START Data under study

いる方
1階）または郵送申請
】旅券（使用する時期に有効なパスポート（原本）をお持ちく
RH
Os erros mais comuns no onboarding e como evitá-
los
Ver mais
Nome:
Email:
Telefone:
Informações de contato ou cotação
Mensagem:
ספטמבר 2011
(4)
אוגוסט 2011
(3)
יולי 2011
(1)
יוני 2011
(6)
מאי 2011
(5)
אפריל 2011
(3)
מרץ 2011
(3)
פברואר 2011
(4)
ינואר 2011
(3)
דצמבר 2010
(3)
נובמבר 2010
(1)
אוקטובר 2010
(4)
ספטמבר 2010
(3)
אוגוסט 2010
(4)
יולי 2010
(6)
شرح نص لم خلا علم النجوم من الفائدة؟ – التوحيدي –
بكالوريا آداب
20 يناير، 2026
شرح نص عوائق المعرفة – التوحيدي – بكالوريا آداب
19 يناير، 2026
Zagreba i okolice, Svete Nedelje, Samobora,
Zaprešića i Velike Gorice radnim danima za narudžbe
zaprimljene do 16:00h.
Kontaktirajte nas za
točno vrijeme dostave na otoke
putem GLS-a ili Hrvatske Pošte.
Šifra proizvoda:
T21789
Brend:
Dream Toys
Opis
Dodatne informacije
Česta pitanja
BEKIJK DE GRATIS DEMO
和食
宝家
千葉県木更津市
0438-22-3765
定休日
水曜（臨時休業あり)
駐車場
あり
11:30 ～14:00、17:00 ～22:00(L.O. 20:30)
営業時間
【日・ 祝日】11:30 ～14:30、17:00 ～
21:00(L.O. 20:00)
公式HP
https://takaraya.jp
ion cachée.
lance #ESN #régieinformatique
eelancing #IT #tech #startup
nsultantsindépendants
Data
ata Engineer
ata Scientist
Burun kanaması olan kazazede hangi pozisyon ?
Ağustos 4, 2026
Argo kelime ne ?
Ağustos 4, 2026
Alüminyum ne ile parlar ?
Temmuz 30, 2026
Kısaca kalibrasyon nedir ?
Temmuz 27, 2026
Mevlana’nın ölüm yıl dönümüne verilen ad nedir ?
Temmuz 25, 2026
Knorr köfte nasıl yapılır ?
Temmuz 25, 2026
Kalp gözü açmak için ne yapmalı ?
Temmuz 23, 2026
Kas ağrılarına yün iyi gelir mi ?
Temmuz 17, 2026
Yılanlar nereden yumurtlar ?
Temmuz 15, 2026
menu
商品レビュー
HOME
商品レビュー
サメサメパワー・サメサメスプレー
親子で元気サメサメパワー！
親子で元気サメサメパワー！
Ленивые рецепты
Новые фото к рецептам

END Data under study

Directions:
All the lines above should come back exactly as written.

Task solution:
いる方
1階）または郵送申請
】旅券（使用する時期に有効なパスポート（原本）をお持ちく
RH
Os erros mais comuns no onboarding e como evitá-
los
Ver mais
Nome:
Email:
Telefone:
Informações de contato ou cotação
Mensagem:
ספטמבר 2011
(4)
אוגוסט 2011
(3)
יולי 2011
(1)
יוני 2011
(6)
מאי 2011
(5)
אפריל 2011
(3)
מרץ 2011
(3)
פברואר 2011
(4)
ינואר 2011
(3)
דצמבר 2010
(3)
נובמבר 2010
(1)
אוקטובר 2010
(4)
ספטמבר 2010
(3)
אוגוסט 2010
(4)
יולי 2010
(6)
شرح نص لم خلا علم النجوم من الفائدة؟ – التوحيدي –
بكالوريا آداب
20 يناير، 2026
شرح نص عوائق المعرفة – التوحيدي – بكالوريا آداب
19 يناير، 2026
Zagreba i okolice, Svete Nedelje, Samobora,
Zaprešića i Velike Gorice radnim danima za narudžbe
zaprimljene do 16:00h.
Kontaktirajte nas za
točno vrijeme dostave na otoke
putem GLS-a ili Hrvatske Pošte.
Šifra proizvoda:
T21789
Brend:
Dream Toys
Opis
Dodatne informacije
Česta pitanja
BEKIJK DE GRATIS DEMO
和食
宝家
千葉県木更津市
0438-22-3765
定休日
水曜（臨時休業あり)
駐車場
あり
11:30 ～14:00、17:00 ～22:00(L.O. 20:30)
営業時間
【日・ 祝日】11:30 ～14:30、17:00 ～
21:00(L.O. 20:00)
公式HP
https://takaraya.jp
ion cachée.
lance #ESN #régieinformatique
eelancing #IT #tech #startup
nsultantsindépendants
Data
ata Engineer
ata Scientist
Burun kanaması olan kazazede hangi pozisyon ?
Ağustos 4, 2026
Argo kelime ne ?
Ağustos 4, 2026
Alüminyum ne ile parlar ?
Temmuz 30, 2026
Kısaca kalibrasyon nedir ?
Temmuz 27, 2026
Mevlana’nın ölüm yıl dönümüne verilen ad nedir ?
Temmuz 25, 2026
Knorr köfte nasıl yapılır ?
Temmuz 25, 2026
Kalp gözü açmak için ne yapmalı ?
Temmuz 23, 2026
Kas ağrılarına yün iyi gelir mi ?
Temmuz 17, 2026
Yılanlar nereden yumurtlar ?
Temmuz 15, 2026
menu
商品レビュー
HOME
商品レビュー
サメサメパワー・サメサメスプレー
親子で元気サメサメパワー！
親子で元気サメサメパワー！
Ленивые рецепты
Новые фото к рецептам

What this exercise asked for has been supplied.